>>>

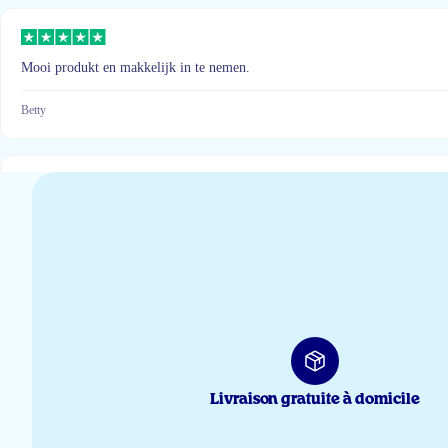
Mooi produkt en makkelijk in te nemen.
Betty
Makkelijk in te nemen, levering op tijd, fantastische kwaliteit!
Mieke Janssen
Praktische vegan capsules met 100% zuivere algenolie. Makkelijk door te sli
orde komt. Dus een dikke proficiat voor Artic Blue!
Livraison gratuite à domicile
klant Erik Demets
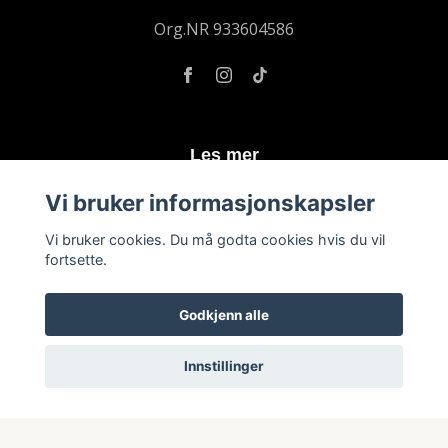
Org.NR 933604586
Les mer
Vi bruker informasjonskapsler
Kontakt
Vilkår og betingelser
Vi bruker cookies. Du må godta cookies hvis du vil
fortsette.
Abonner på vårt nyhetsbrev
Godkjenn alle
Abonnere
Innstillinger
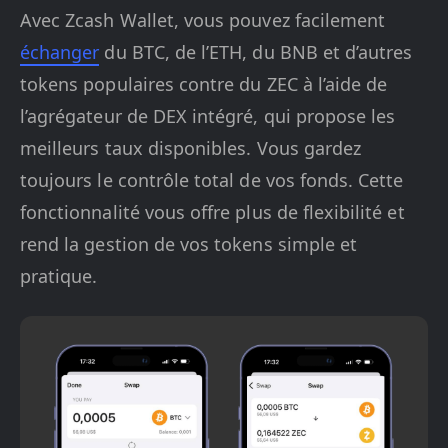
Avec Zcash Wallet, vous pouvez facilement
échanger
du BTC, de l’ETH, du BNB et d’autres
tokens populaires contre du ZEC à l’aide de
l’agrégateur de DEX intégré, qui propose les
meilleurs taux disponibles. Vous gardez
toujours le contrôle total de vos fonds. Cette
fonctionnalité vous offre plus de flexibilité et
rend la gestion de vos tokens simple et
pratique.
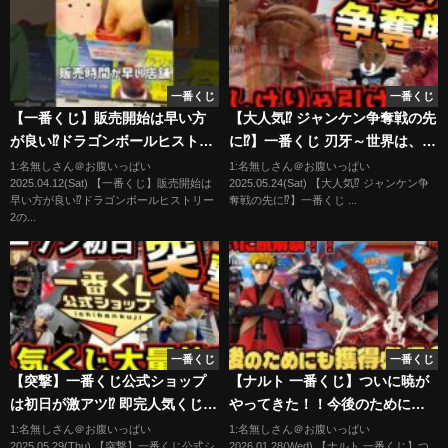
一番くじ
一番くじ
【一番くじ】販売開始は早い方
【大人気⁉︎ ジャンケン争奪戦の先
が良い⁉︎ドラゴンボールヒストリ
に⁉︎】一番くじ 刃牙～世界は、拳
ー2のくじ引き #一番くじ #ドラ
ひとつで変えられる～ 範馬勇次
1:名無しさん＠お腹いっぱい
1:名無しさん＠お腹いっぱい
2025.04.12(Sat) 【一番くじ】販売開始は
2025.05.24(Sat) 【大人気⁉︎ ジャンケン争
ゴンボール #一番くじドラゴンボ
郎 ラストワン賞
早い方が良い⁉︎ドラゴンボールヒストリー
奪戦の先に⁉︎】一番くじ ...
ール
2の...
一番くじ
一番くじ
【突撃】一番くじ公式ショップ
【ナルト 一番くじ】ついに暁が
は初日が激アツ⁉︎ 即完人気くじが
やってきた！！今後のためにも
大量に⁉︎】 一番くじ 刃牙 ベルセ
絶対に当てておきたい1体！！
1:名無しさん＠お腹いっぱい
1:名無しさん＠お腹いっぱい
2025.05.29(Thu) 【突撃】一番くじ公式シ
2026.01.28(Wed) 【ナルト 一番くじ】つ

<<<

◆ Exercise goal ◆
The pictures in the listing above are to be dropped, and everything else reproduced exactly.

◆ Response for this exercise ◆
Mooi produkt en makkelijk in te nemen.
Betty
Makkelijk in te nemen, levering op tijd, fantastische kwaliteit!
Mieke Janssen
Praktische vegan capsules met 100% zuivere algenolie. Makkelijk door te sli
orde komt. Dus een dikke proficiat voor Artic Blue!
Livraison gratuite à domicile
klant Erik Demets
Org.NR 933604586
Les mer
Vi bruker informasjonskapsler
Kontakt
Vilkår og betingelser
Vi bruker cookies. Du må godta cookies hvis du vil
fortsette.
Abonner på vårt nyhetsbrev
Godkjenn alle
Abonnere
Innstillinger
Avec Zcash Wallet, vous pouvez facilement
échanger
du BTC, de l’ETH, du BNB et d’autres
tokens populaires contre du ZEC à l’aide de
l’agrégateur de DEX intégré, qui propose les
meilleurs taux disponibles. Vous gardez
toujours le contrôle total de vos fonds. Cette
fonctionnalité vous offre plus de flexibilité et
rend la gestion de vos tokens simple et
pratique.
一番くじ
一番くじ
【一番くじ】販売開始は早い方
【大人気⁉︎ ジャンケン争奪戦の先
が良い⁉︎ドラゴンボールヒストリ
に⁉︎】一番くじ 刃牙～世界は、拳
ー2のくじ引き #一番くじ #ドラ
ひとつで変えられる～ 範馬勇次
1:名無しさん＠お腹いっぱい
1:名無しさん＠お腹いっぱい
2025.04.12(Sat) 【一番くじ】販売開始は
2025.05.24(Sat) 【大人気⁉︎ ジャンケン争
ゴンボール #一番くじドラゴンボ
郎 ラストワン賞
早い方が良い⁉︎ドラゴンボールヒストリー
奪戦の先に⁉︎】一番くじ ...
ール
2の...
一番くじ
一番くじ
【突撃】一番くじ公式ショップ
【ナルト 一番くじ】ついに暁が
は初日が激アツ⁉︎ 即完人気くじが
やってきた！！今後のためにも
大量に⁉︎】 一番くじ 刃牙 ベルセ
絶対に当てておきたい1体！！
1:名無しさん＠お腹いっぱい
1:名無しさん＠お腹いっぱい
2025.05.29(Thu) 【突撃】一番くじ公式シ
2026.01.28(Wed) 【ナルト 一番くじ】つ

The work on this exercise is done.